The Beaumont-Thomases are married at Biggleswade in Bedford and Agnes May gives her address as ‘The Red Lion Hotel, Sandy’. But to have remarried, she would have had to get divorced. The decree nisi had been granted on 13 June 1933, and the bad news for my grandfather is that he has been named as co-respondent – though it is more than three years since he has been living with her. Perhaps this is no more than a legal convenience since his name is written with no great accuracy on the divorce proceedings – Edwin (instead of Edward) Fraser Rochford (instead of Rochfort) Holroyd. It seems unlikely that damages would have been sought against him but he may well have had to pay the court costs. What is surprising is that even an inaccurately-named co-respondent has been necessary, since husband and wife were living apart for more than eight years (had she gone back to him, her adultery with my grandfather would have been condoned). The speed with which she marries again is spectacular – even quicker (three days versus eleven days) than her first remarriage. For this was a very good marriage she was making. Her late father-in-law, Richard Beaumont Thomas (the name was not then hyphenated), a steel and tinplate manufacturer of Brynycaerau Castle, Llanelly, Carmarthen, had left £419,285 18s 9d to his three children on his death in 1917. Such a sum would be worth £14 million at the end of the century.

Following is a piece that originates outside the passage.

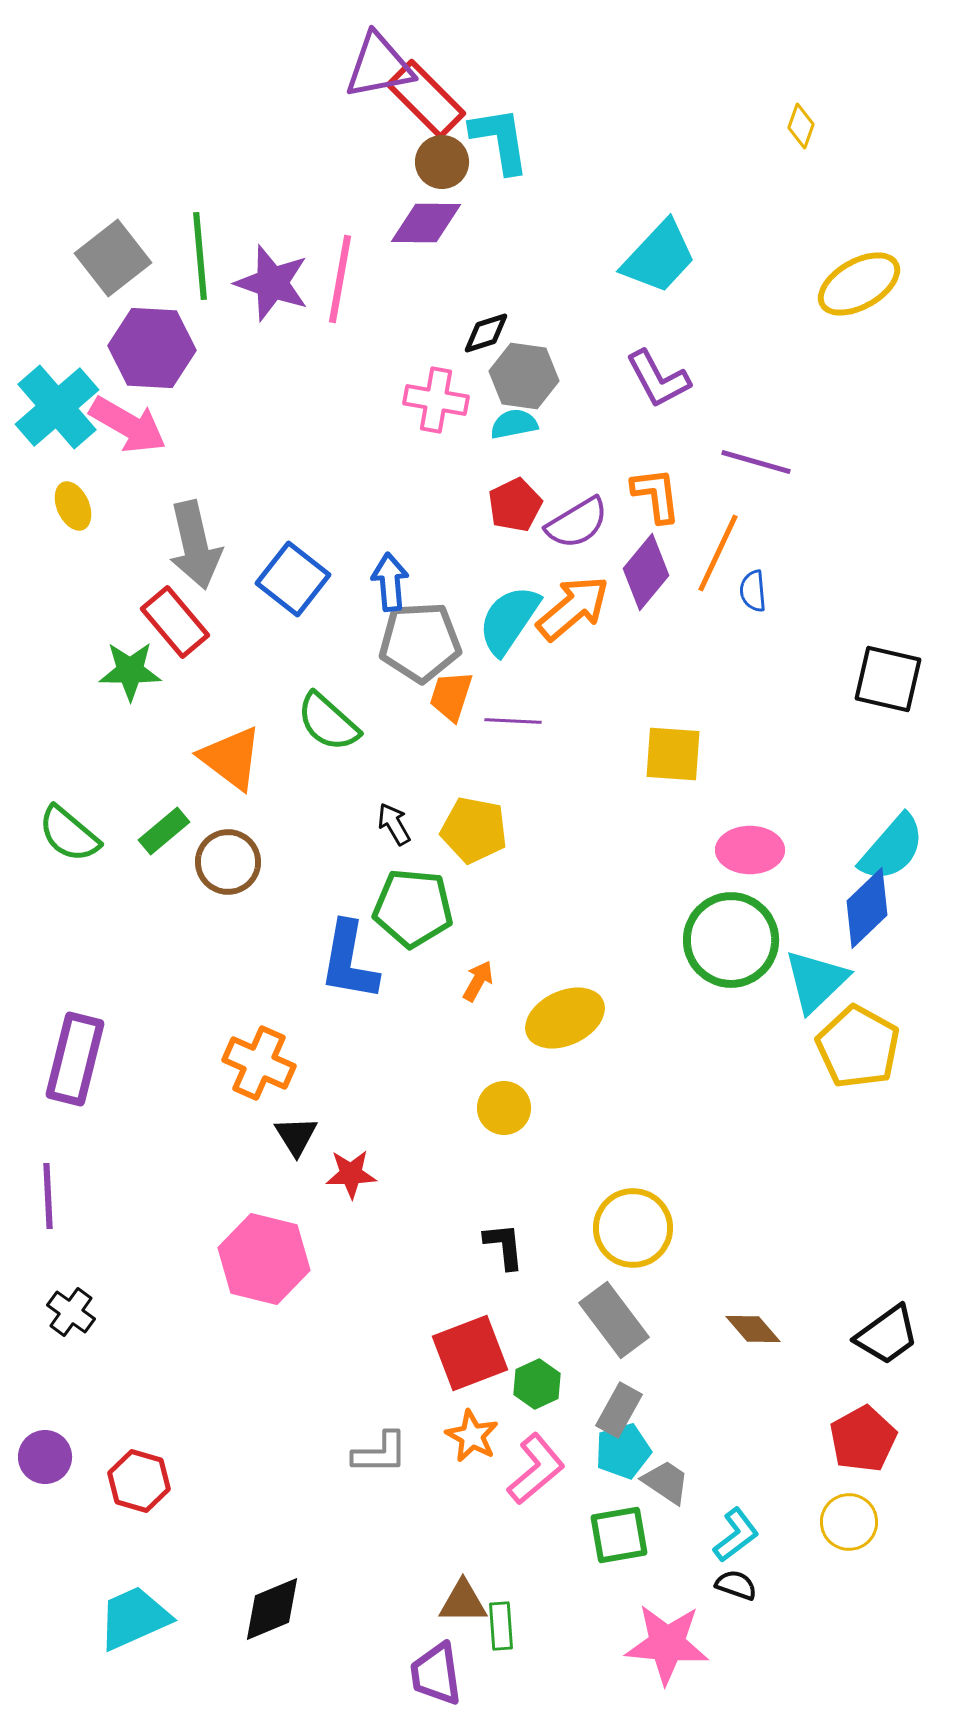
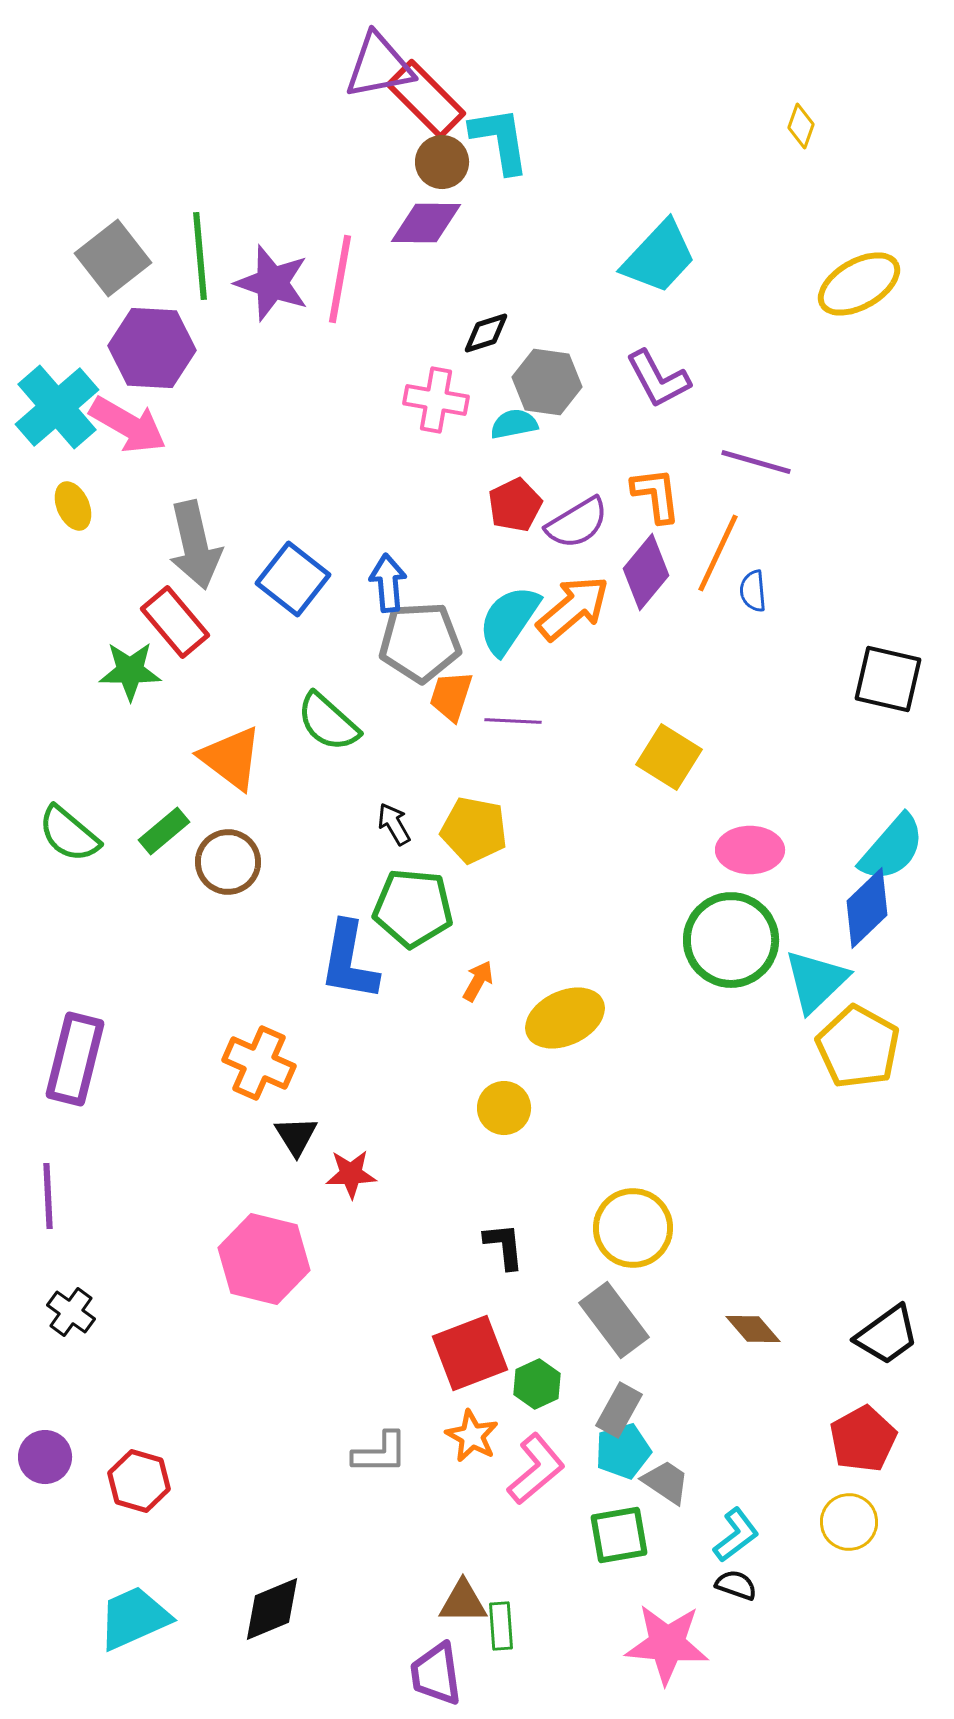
gray hexagon at (524, 376): moved 23 px right, 6 px down
blue arrow at (390, 582): moved 2 px left, 1 px down
yellow square at (673, 754): moved 4 px left, 3 px down; rotated 28 degrees clockwise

For two years Agnes May Beaumont-Thomas continued living with her company director husband in Campden Hill Gate. Then they leave London – perhaps to one of the properties he had been given in Gloucestershire, perhaps abroad (his first wife had been French and they had married in Paris). I can find no further trace of them. So Agnes May disappears from my story, like an alarming comet passing over the night sky.
*
But was there nothing more I could discover about the ramifications of this affaire? Suddenly I recalled the mysterious ‘Holroyd Settlement’ my father had mentioned in the account he wrote for me of his early years, and which still provided him in his old age with a couple of hundred pounds or so a year from the National Westminster Bank. This Settlement had occasionally been spoken of in hushed and hopeless whispers during my early years. I remember my mother telling me how she and my father took me, aged six or so, to the home of a famous lawyer, Sir Andrew Clark, who had been a friend of my Uncle Kenneth’s at university. He was reputed to be the cleverest barrister in England and was much disliked for his arrogance (he later gained fame for a brilliant investigation into the Ministry of Agriculture known as the Crichel Down Inquiry, and also for cutting off his daughter with exactly one shilling when she married an unacceptable man). My mother was terrified that I would smash one of the precariously-placed objects in his drawing-room as I wandered happily from table to table and my father appealed to him to release us from the iron grasp of our family Trust. I broke no china that afternoon, nor was the Trust Deed broken. My grandparents, my uncle, my aunt, everyone wanted it broken: and yet it could not be broken. The letter of the law was too strong. Somewhere in its legal depths, like treasure in a long-sunken wreck, lay the money we so desperately needed. It remained as if in a chest whose key is lost, its contents slowly disintegrating.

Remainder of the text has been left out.